Oh, love the nuts as well!

Cathy said...

What a perfect gift! Glazed nuts are one of my favorite treats and I've never would have thought to use Old Bay as a seasoning. This is bookmarked for the upcoming holiday season. Thanks for sharing.

Stella said...

Hey Kate! Your nuts sound delicious, and like a very nice gift for a chocolatier for sure. Ooh, and you packaged them so pretty like (smile)...!
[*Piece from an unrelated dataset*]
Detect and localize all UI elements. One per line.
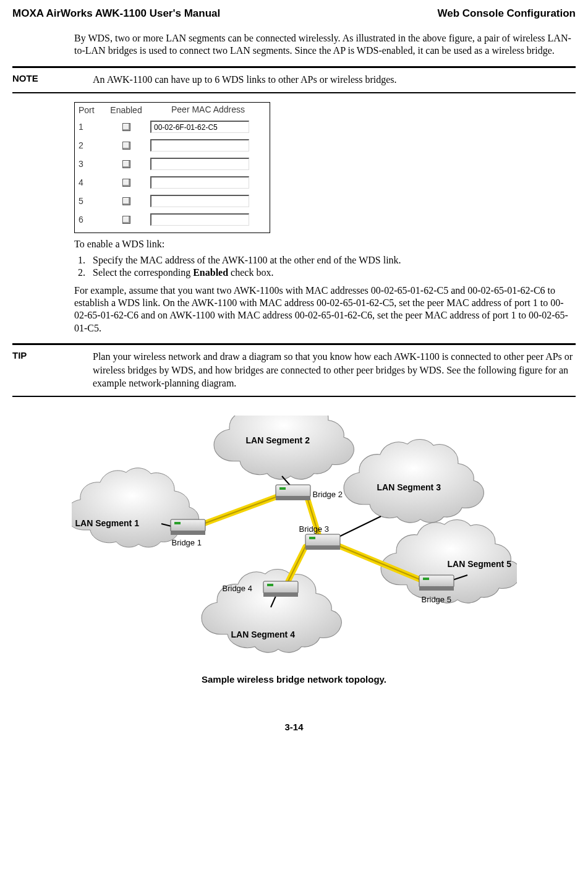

Medifast Coupon Codes said...

What a great idea. We always take a small gift as well when going out on the holiday circuit. And love doing a homemade gift of some sort.
Just have to be aware of nut allergies.

Torviewtoronto said...

delicious gift idea

Hungry Dog said...

What a perfect hostess gift! I am stealing your idea. I think first I need to make one batch just for us though :)

Barbara said...

Not only in Belgium, Kate. I always take a hostess gift! Your spiced nuts recipe beats my old Martha Stewart one by miles. Old Bay Seasoning is an interesting ingredient. Can't wait to try them!

grace said...

hostess gifts are a nicety that we should really bring back here in america--i always try to take a little something along. nuts are a great idea, especially around the holiday season!

Rich said...

These are great! The in-laws want me to make something as an appetizer or snack this Thanksgiving, and these will be perfect!